Apartment B has fewer bedrooms and fewer bathrooms, and it rents for more! Why? 1200 sq ft is HUGE for a 1 bd 1 ba apartment anywhere in NYC. For one person or a couple to be able to rent all that space by themselves, they are likely to be well-off financially and can afford nicer things. The amount of space is a luxury and the bedroom is going to be huge as well. The furnishings in that massive apartment are likely to be high-end, like a luxury kitchen, nice bathroom, all that good stuff. There are fewer people that can afford something like this than the more “normal” Apartment A, so Apartment B is probably going to spend more time unoccupied (and not generating rent) between tenants. This means that for it to be worth it for a landlord, it has to cost more during the time it is occupied in order to make up for that deficit.

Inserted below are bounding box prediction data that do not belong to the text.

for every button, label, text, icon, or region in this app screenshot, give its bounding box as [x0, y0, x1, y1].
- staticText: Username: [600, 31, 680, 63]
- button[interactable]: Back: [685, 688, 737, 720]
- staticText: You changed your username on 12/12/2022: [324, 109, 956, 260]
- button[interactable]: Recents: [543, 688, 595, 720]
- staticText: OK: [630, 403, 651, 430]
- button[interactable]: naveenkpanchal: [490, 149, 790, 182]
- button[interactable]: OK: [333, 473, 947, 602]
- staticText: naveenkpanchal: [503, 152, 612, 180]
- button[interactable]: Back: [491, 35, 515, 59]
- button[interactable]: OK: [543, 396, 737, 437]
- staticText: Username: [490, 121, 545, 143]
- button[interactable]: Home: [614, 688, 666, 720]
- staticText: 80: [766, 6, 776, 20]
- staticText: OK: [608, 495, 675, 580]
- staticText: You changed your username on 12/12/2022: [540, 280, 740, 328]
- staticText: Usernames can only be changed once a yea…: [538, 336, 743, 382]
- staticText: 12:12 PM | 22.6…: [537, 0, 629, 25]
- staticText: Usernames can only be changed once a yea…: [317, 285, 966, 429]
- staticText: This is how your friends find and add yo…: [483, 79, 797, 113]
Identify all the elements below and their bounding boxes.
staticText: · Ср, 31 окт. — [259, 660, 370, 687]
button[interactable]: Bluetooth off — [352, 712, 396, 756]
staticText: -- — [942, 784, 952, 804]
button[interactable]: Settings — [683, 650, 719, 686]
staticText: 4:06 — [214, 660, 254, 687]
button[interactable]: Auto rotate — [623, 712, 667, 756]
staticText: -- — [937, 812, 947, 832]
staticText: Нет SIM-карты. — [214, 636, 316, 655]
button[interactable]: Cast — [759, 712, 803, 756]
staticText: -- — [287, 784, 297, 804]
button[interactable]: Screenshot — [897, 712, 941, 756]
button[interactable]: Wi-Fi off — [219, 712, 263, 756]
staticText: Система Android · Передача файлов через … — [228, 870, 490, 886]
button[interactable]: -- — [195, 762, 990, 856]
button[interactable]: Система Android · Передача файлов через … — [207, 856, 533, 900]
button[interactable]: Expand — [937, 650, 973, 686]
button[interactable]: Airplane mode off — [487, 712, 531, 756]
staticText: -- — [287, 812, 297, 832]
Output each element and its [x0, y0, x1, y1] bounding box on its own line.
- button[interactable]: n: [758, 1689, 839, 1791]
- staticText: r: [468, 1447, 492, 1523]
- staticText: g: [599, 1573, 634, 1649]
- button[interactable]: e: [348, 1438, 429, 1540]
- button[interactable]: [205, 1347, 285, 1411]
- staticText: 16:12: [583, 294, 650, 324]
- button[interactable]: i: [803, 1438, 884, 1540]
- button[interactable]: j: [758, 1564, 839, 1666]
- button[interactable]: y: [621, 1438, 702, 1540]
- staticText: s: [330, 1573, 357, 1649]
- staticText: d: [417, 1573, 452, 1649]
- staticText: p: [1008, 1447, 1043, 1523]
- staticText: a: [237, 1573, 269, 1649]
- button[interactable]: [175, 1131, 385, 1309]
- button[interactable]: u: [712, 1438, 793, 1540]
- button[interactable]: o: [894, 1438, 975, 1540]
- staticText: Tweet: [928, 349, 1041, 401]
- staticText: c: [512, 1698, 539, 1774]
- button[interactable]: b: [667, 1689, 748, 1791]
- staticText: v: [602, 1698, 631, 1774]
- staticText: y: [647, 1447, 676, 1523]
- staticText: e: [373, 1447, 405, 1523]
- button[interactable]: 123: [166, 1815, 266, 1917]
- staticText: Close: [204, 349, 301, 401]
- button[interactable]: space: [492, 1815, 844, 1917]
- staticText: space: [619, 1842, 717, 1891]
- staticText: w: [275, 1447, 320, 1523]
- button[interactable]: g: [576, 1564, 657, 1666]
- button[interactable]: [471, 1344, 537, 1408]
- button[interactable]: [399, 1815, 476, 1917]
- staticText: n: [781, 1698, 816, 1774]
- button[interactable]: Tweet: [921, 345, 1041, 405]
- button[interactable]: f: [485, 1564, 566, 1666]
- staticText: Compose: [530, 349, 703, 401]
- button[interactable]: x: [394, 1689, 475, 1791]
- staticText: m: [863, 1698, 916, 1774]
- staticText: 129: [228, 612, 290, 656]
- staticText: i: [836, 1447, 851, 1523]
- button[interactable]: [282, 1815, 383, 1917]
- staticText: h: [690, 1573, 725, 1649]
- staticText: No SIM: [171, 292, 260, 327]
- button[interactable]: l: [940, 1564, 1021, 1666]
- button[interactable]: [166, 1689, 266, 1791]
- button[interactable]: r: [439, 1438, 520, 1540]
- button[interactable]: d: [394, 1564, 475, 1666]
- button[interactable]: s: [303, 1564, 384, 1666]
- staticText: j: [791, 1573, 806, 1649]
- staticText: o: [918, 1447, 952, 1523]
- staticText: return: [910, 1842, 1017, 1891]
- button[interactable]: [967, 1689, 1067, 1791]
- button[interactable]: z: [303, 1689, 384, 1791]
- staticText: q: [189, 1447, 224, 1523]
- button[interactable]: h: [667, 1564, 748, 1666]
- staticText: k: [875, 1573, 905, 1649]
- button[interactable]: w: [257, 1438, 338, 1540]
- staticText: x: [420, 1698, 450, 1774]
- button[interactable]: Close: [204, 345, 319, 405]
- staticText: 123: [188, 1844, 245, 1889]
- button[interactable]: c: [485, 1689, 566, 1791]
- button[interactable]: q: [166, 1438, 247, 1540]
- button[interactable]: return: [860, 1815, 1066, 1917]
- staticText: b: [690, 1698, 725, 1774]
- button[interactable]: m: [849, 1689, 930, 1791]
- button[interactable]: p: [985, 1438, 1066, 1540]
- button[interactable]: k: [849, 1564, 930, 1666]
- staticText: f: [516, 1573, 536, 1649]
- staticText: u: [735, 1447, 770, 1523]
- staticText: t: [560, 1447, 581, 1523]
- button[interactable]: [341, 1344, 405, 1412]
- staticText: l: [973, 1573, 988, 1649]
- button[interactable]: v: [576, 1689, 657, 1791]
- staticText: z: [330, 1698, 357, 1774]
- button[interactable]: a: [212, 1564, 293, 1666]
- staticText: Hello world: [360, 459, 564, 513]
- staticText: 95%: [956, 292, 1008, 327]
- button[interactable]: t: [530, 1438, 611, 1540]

In the example, the ‘bedrooms’ variable has a negative coefficient in the multiple linear regression model, even though we generally expect that more bedrooms would increase the rent price. This situation is often due to a phenomenon known as “multicollinearity” or the relationships between independent variables:
Multicollinearity: In your regression model, ‘bedrooms’ might be highly correlated with other independent variables like ‘size_sqft’. This can lead to unexpected signs for coefficients. For example, larger apartments (more square footage) usually have more bedrooms. If ‘size_sqft’ is a stronger predictor of rent, it might absorb most of the positive effect associated with more bedrooms, resulting in a negative coefficient for ‘bedrooms’.
Interpretation of Coefficients: In multiple regression, each coefficient represents the relationship between that particular independent variable and the dependent variable, assuming all other variables are held constant. The negative coefficient for ‘bedrooms’ suggests that, all else equal (including apartment size and building age), adding a bedroom is associated with a decrease in rent. This could reflect market preferences for larger, more open spaces, or other factors not captured in the model.
Relevance of the Coefficient: Understanding this coefficient is relevant as it highlights the complex interplay between different features of an apartment. It can indicate that simply adding bedrooms, without increasing the overall size or improving other aspects of the apartment, might not increase the value as expected.
Further Investigation: Such results often warrant further investigation. It could be useful to look at interaction terms (e.g., between ‘bedrooms’ and ‘size_sqft’) or to segment the data (e.g., by apartment type or location) to better understand the underlying dynamics.
Model Evaluation and Refinement: Unexpected signs for coefficients may signal the need to reevaluate the model. This could involve checking for omitted variable bias (important variables that are missing), considering non-linear relationships, or using different types of regression models.
In summary, while the negative coefficient for ‘bedrooms’ might seem counterintuitive, it provides valuable insights into the relative influence of different variables and the potential complexity of the relationships in your data. It’s a prompt for deeper analysis and careful consideration of the model’s explanatory variables and their interrelationships.